Would you restate, word for word, only the lines starting at the one with "14 TARGET RIFLES" and ending with the final line of the entries below? Pictures stay out.
BEGIN RECORD EXTRACTS
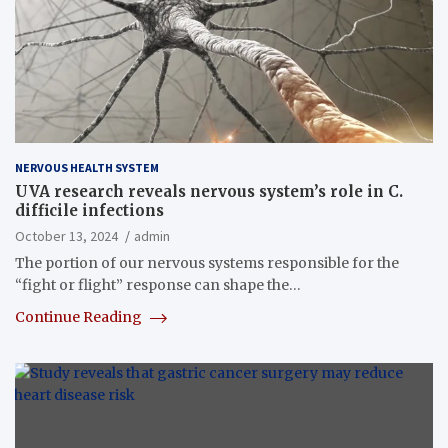
NERVOUS HEALTH SYSTEM
UVA research reveals nervous system’s role in C.
difficile infections
October 13, 2024
admin
The portion of our nervous systems responsible for the
“fight or flight” response can shape the…
Continue Reading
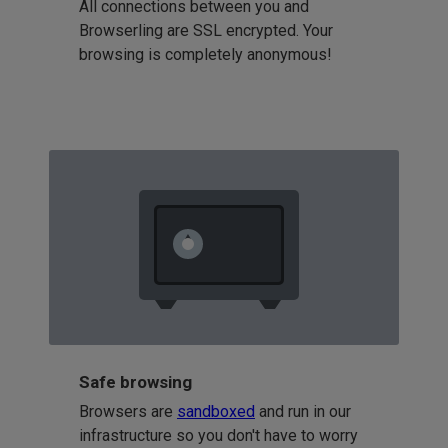
All connections between you and
Browserling are SSL encrypted. Your
browsing is completely anonymous!
Safe browsing
Browsers are
sandboxed
and run in our
infrastructure so you don't have to worry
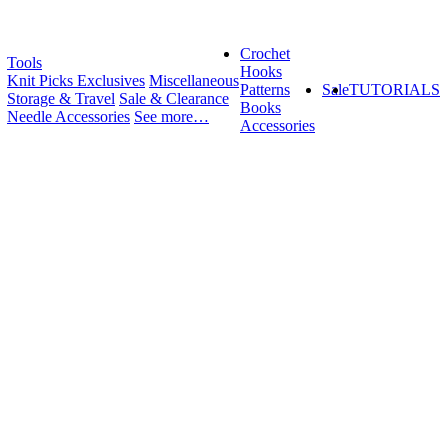
Crochet
Tools
Hooks
Knit Picks Exclusives
Miscellaneous
Patterns
Sale
TUTORIALS
Storage & Travel
Sale & Clearance
Books
Needle Accessories
See more…
Accessories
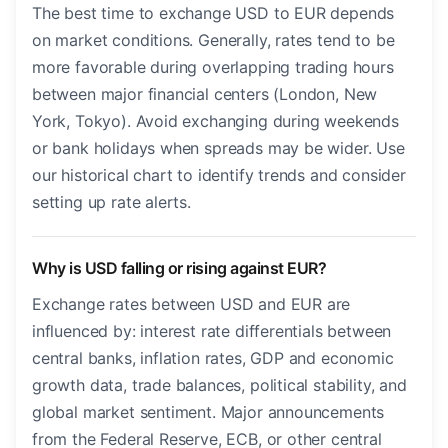
The best time to exchange USD to EUR depends
on market conditions. Generally, rates tend to be
more favorable during overlapping trading hours
between major financial centers (London, New
York, Tokyo). Avoid exchanging during weekends
or bank holidays when spreads may be wider. Use
our historical chart to identify trends and consider
setting up rate alerts.
Why is USD falling or rising against EUR?
Exchange rates between USD and EUR are
influenced by: interest rate differentials between
central banks, inflation rates, GDP and economic
growth data, trade balances, political stability, and
global market sentiment. Major announcements
from the Federal Reserve, ECB, or other central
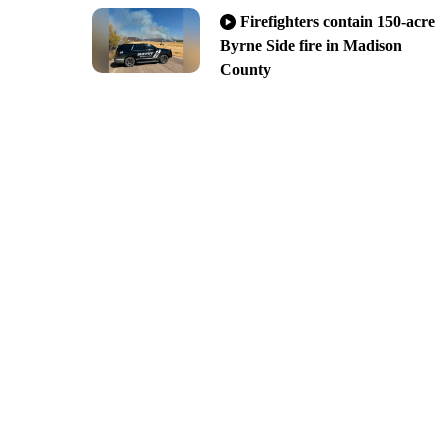
Firefighters contain 150-acre
Byrne Side fire in Madison
County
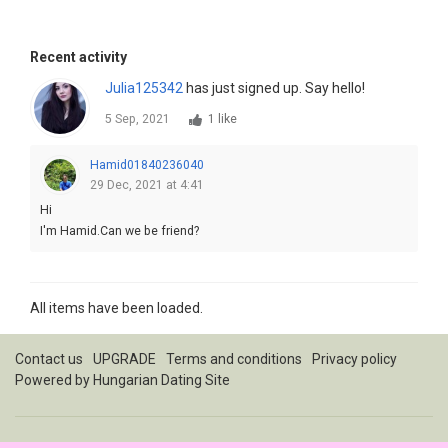
Recent activity
Julia125342
has just signed up. Say hello!
5 Sep, 2021
1 like
Hamid01840236040
29 Dec, 2021 at 4:41
Hi
I'm Hamid.Can we be friend?
All items have been loaded.
Contact us
UPGRADE
Terms and conditions
Privacy policy
Powered by
Hungarian Dating Site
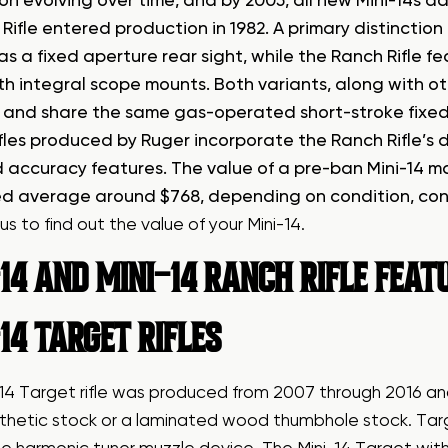
on evolving over time, and by 2005, all new Mini-14s a
Rifle entered production in 1982. A primary distinctio
as a fixed aperture rear sight, while the Ranch Rifle f
ith integral scope mounts. Both variants, along with o
s’ and share the same gas-operated short-stroke fixed p
rifles produced by Ruger incorporate the Ranch Rifle’
 accuracy features. The value of a pre-ban Mini-14 made
d average around $768, depending on condition, con
us
to find out the value of your Mini-14.
14 AND MINI-14 RANCH RIFLE FEA
14 TARGET RIFLES
-14 Target rifle was produced from 2007 through 2016 
thetic stock or a laminated wood thumbhole stock. Targ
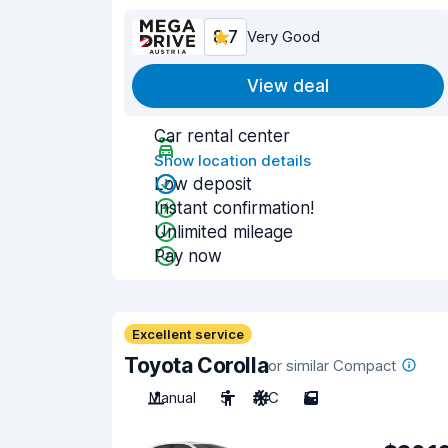
8.7
Very Good
View deal
Car rental center
Show location details
Low deposit
Instant confirmation!
Unlimited mileage
Pay now
Excellent service
Toyota Corolla
or similar Compact
Manual
5
A/C
5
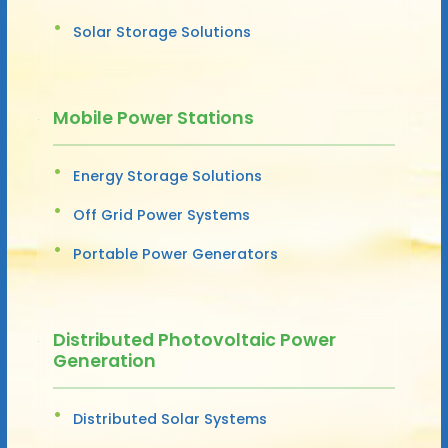
Solar Storage Solutions
Mobile Power Stations
Energy Storage Solutions
Off Grid Power Systems
Portable Power Generators
Distributed Photovoltaic Power
Generation
Distributed Solar Systems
END RECORD EXTRACTS
▶ _THE ANSWER_
14 TARGET RIFLES
-14 Target rifle was produced from 2007 through 2016 
thetic stock or a laminated wood thumbhole stock. Targ
8.7
Very Good
View deal
Car rental center
Show location details
Low deposit
Instant confirmation!
Unlimited mileage
Pay now
Excellent service
Toyota Corolla
or similar Compact
Manual
5
A/C
5
Solar Storage Solutions
Mobile Power Stations
Energy Storage Solutions
Off Grid Power Systems
Portable Power Generators
Distributed Photovoltaic Power
Generation
Distributed Solar Systems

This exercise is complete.